- _How to complete this task_
Once you find the line with "avings, compared to" in the entries below, return exactly every line from it through the line with "You can watch".

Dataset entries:
----

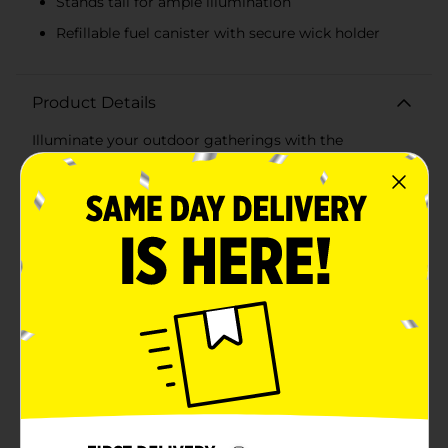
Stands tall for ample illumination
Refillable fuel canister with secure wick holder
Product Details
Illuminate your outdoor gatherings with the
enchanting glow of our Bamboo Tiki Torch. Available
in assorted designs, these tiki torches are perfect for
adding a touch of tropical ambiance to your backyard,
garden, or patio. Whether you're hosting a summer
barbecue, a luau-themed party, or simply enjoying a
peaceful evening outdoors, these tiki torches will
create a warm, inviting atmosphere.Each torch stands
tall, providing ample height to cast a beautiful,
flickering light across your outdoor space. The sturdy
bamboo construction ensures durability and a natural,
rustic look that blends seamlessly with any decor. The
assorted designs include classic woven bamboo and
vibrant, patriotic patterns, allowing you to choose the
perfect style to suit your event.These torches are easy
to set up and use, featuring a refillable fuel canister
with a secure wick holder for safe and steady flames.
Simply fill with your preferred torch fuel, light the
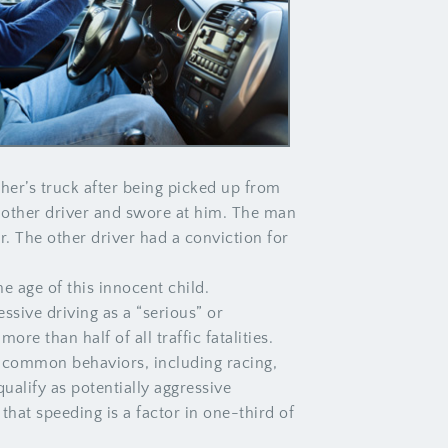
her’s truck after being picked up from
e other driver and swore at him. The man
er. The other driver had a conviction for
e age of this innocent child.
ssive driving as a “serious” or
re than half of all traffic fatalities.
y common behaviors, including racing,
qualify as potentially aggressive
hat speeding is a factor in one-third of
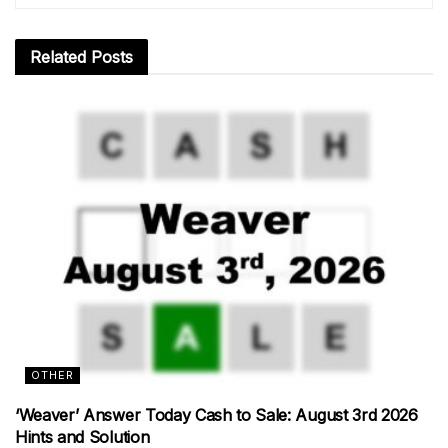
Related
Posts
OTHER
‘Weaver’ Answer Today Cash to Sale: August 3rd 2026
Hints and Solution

----

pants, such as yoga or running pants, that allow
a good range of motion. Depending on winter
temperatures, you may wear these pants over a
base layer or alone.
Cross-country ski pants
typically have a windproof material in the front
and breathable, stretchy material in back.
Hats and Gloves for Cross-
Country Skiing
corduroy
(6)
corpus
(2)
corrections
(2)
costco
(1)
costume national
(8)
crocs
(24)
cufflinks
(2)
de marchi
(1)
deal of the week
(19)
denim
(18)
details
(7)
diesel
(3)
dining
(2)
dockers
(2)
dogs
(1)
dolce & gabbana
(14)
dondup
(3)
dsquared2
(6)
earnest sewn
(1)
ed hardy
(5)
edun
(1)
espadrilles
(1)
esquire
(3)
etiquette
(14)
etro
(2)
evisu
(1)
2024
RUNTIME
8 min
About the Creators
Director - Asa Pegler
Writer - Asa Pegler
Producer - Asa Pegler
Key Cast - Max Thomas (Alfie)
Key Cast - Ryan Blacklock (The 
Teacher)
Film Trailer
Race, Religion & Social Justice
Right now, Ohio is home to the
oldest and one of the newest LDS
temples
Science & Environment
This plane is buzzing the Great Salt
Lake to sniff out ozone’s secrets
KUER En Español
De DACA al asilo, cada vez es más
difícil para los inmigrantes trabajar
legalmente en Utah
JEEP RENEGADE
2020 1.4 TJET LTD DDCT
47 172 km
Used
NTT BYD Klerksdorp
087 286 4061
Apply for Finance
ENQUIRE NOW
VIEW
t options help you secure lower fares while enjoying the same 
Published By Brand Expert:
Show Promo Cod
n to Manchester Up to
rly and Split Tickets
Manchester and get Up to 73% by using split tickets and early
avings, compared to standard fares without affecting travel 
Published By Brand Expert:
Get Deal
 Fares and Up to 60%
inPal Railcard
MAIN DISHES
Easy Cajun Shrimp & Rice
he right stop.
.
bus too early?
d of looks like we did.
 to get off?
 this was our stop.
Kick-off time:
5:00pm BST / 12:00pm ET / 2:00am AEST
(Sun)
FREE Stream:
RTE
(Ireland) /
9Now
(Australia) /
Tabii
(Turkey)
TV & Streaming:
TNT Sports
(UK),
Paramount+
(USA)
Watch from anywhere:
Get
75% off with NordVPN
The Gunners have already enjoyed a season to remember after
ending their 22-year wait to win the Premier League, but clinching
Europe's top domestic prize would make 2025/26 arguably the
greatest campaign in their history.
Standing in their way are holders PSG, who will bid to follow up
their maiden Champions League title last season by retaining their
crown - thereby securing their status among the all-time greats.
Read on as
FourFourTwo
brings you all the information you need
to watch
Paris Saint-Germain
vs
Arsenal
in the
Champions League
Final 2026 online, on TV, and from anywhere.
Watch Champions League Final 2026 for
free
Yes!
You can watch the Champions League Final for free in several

----

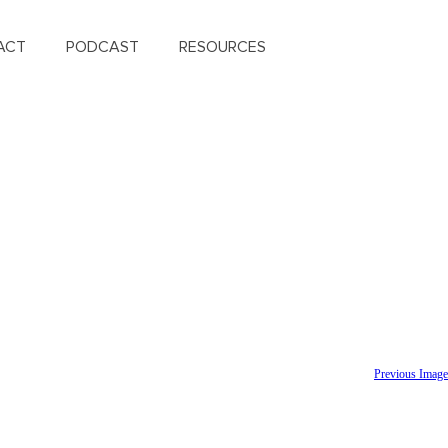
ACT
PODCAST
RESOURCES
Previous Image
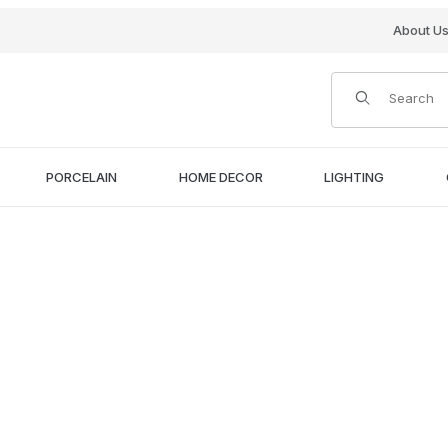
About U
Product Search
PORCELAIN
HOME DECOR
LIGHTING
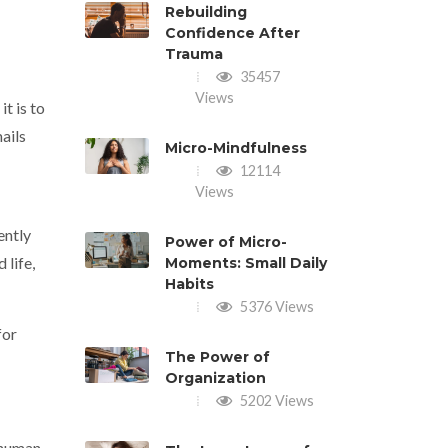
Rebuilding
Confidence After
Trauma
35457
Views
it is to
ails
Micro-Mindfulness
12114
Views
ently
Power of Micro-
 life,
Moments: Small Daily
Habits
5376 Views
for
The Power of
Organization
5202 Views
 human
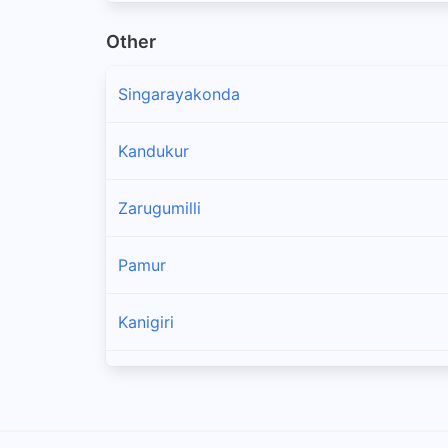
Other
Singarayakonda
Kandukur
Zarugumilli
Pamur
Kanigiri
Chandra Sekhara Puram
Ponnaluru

----

- _Result of this task_
avings, compared to standard fares without affecting travel 
Published By Brand Expert:
Get Deal
 Fares and Up to 60%
inPal Railcard
MAIN DISHES
Easy Cajun Shrimp & Rice
he right stop.
.
bus too early?
d of looks like we did.
 to get off?
 this was our stop.
Kick-off time:
5:00pm BST / 12:00pm ET / 2:00am AEST
(Sun)
FREE Stream:
RTE
(Ireland) /
9Now
(Australia) /
Tabii
(Turkey)
TV & Streaming:
TNT Sports
(UK),
Paramount+
(USA)
Watch from anywhere:
Get
75% off with NordVPN
The Gunners have already enjoyed a season to remember after
ending their 22-year wait to win the Premier League, but clinching
Europe's top domestic prize would make 2025/26 arguably the
greatest campaign in their history.
Standing in their way are holders PSG, who will bid to follow up
their maiden Champions League title last season by retaining their
crown - thereby securing their status among the all-time greats.
Read on as
FourFourTwo
brings you all the information you need
to watch
Paris Saint-Germain
vs
Arsenal
in the
Champions League
Final 2026 online, on TV, and from anywhere.
Watch Champions League Final 2026 for
free
Yes!
You can watch the Champions League Final for free in several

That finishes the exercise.